Thursday, June 17th, 2010

After two years at community college with a liberal arts degree, I’ve decided that I want to go to school for baking and pastry. My ultimate goal would be to open my own bakery, but obviously that is just a dream right now. Now that I’ve made the decision, I have no idea where to start. I live on Long Island, and I know that the Culinary Institute of America in New Hyde Park would be my best choice, but its simply too far. A school in Manhattan would be optimal, and I know there are plenty, but my question is, which are the best schools to apply to? It is important that the school is accredited because if not I won’t be on my dad’s health insurance.
I’ve looked at the Culinary Academy of Long Island and the Art Institute of New York, and have read about the French Culinary Institute and the Institute of Culinary Education. How do these schools rank on terms of credibility?
So I need to know what the best accredited schools for pastry and baking are in New York, preferably in Manhattan. It also wouldn’t hurt to know which schools not to apply to. Thank you in advance!

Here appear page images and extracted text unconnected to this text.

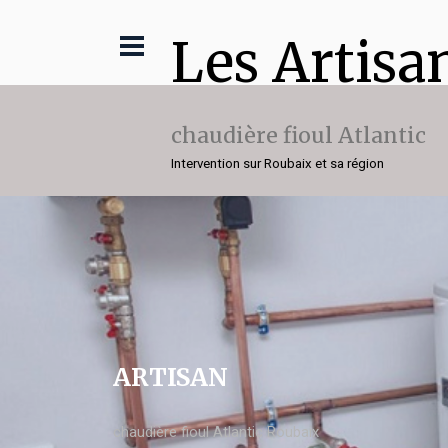
Les Artisa
chaudière fioul Atlantic
Intervention sur Roubaix et sa région
ARTISAN
chaudière fioul Atlantic Roubaix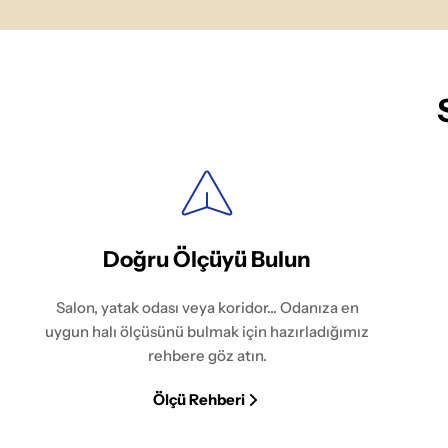
Doğru Ölçüyü Bulun
Salon, yatak odası veya koridor... Odanıza en
uygun halı ölçüsünü bulmak için hazırladığımız
rehbere göz atın.
Ölçü Rehberi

There are three important things to consider when shopping for culinary schools.

1) Make sure the school is ACF Accredited. The American Culinary Federation only accredits the best schools. And, you’ll be automatically ACF certified when you graduate.

2) Make sure the school specializes in baking and pastry.

3) Consider the price of your education. If you can go to an ACF accredited school that specializes in baking and pastry for a lower price than another school, that would help you save money. I personally believe that prestige should not be taken into consideration when shopping for schools. In the long run, your future employers will not care. I’ve worked with lots of different chefs and cooks, some culinary school trained and others not. Some of the CIA graduates I’ve worked with could barely boil water. Some cooks without schooling that I’ve known were very talented and capable cooks. Your talents, experience, knowledge, dedication and attitude will be what sets you apart from the rest of the herd in this business. The school you put on your resume will be of less importance.